## Activity
Everything in the records below except the images should be output exactly as written.

-----

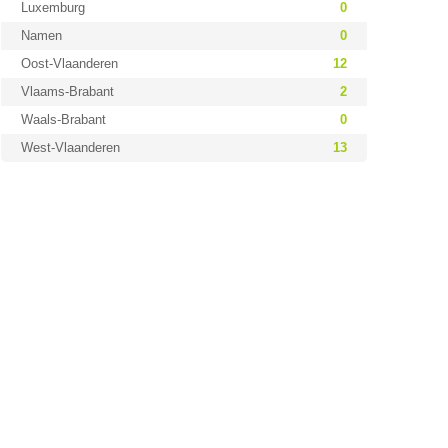
Luxemburg
0
Namen
0
Oost-Vlaanderen
12
Vlaams-Brabant
2
Waals-Brabant
0
West-Vlaanderen
13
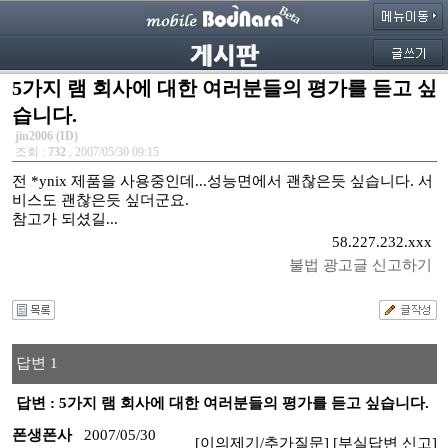
5가지 램 회사에 대한 여러분들의 평가를 듣고 싶
습니다.
jin2006 (ID)
조회 :
732
, 2007/05/30 09:15
전 *ynix 제품을 사용중인데...성능면에서 괜찮은듯 싶습니다. 서
비스도 괜찮은듯 싶더군요.
참고가 되셨길...
58.227.232.xxx
불법 광고글 신고하기
답변 1
답변 : 5가지 램 회사에 대한 여러분들의 평가를 듣고 싶습니다.
폰생폰사
2007/05/30
[이의제기/추가질문]
[부실답변 신고]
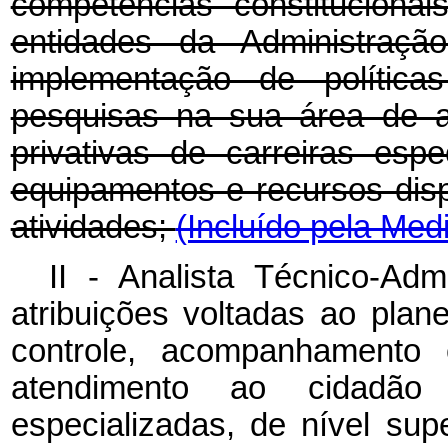
competências constituciona
entidades da Administraç
implementação de polític
pesquisas na sua área de a
privativas de carreiras esp
equipamentos e recursos dis
atividades;
(Incluído pela Med
II - Analista Técnico-Admi
atribuições voltadas ao plan
controle, acompanhamento
atendimento ao cidadão
especializadas, de nível sup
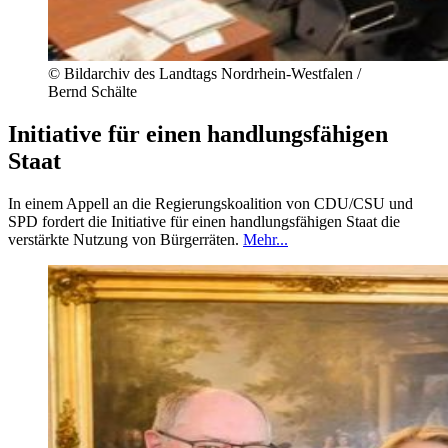
©
Bildarchiv des Landtags Nordrhein-Westfalen /
Bernd Schälte
Initiative für einen handlungsfähigen
Staat
In einem Appell an die Regierungskoalition von CDU/CSU und
SPD fordert die Initiative für einen handlungsfähigen Staat die
verstärkte Nutzung von Bürgerräten.
Mehr...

-----

## Response to this task
Luxemburg
0
Namen
0
Oost-Vlaanderen
12
Vlaams-Brabant
2
Waals-Brabant
0
West-Vlaanderen
13
5가지 램 회사에 대한 여러분들의 평가를 듣고 싶
습니다.
jin2006 (ID)
조회 :
732
, 2007/05/30 09:15
전 *ynix 제품을 사용중인데...성능면에서 괜찮은듯 싶습니다. 서
비스도 괜찮은듯 싶더군요.
참고가 되셨길...
58.227.232.xxx
불법 광고글 신고하기
답변 1
답변 : 5가지 램 회사에 대한 여러분들의 평가를 듣고 싶습니다.
폰생폰사
2007/05/30
[이의제기/추가질문]
[부실답변 신고]
competências constituciona
entidades da Administraç
implementação de polític
pesquisas na sua área de a
privativas de carreiras esp
equipamentos e recursos dis
atividades;
(Incluído pela Med
II - Analista Técnico-Admi
atribuições voltadas ao plan
controle, acompanhamento
atendimento ao cidadão
especializadas, de nível sup
©
Bildarchiv des Landtags Nordrhein-Westfalen /
Bernd Schälte
Initiative für einen handlungsfähigen
Staat
In einem Appell an die Regierungskoalition von CDU/CSU und
SPD fordert die Initiative für einen handlungsfähigen Staat die
verstärkte Nutzung von Bürgerräten.
Mehr...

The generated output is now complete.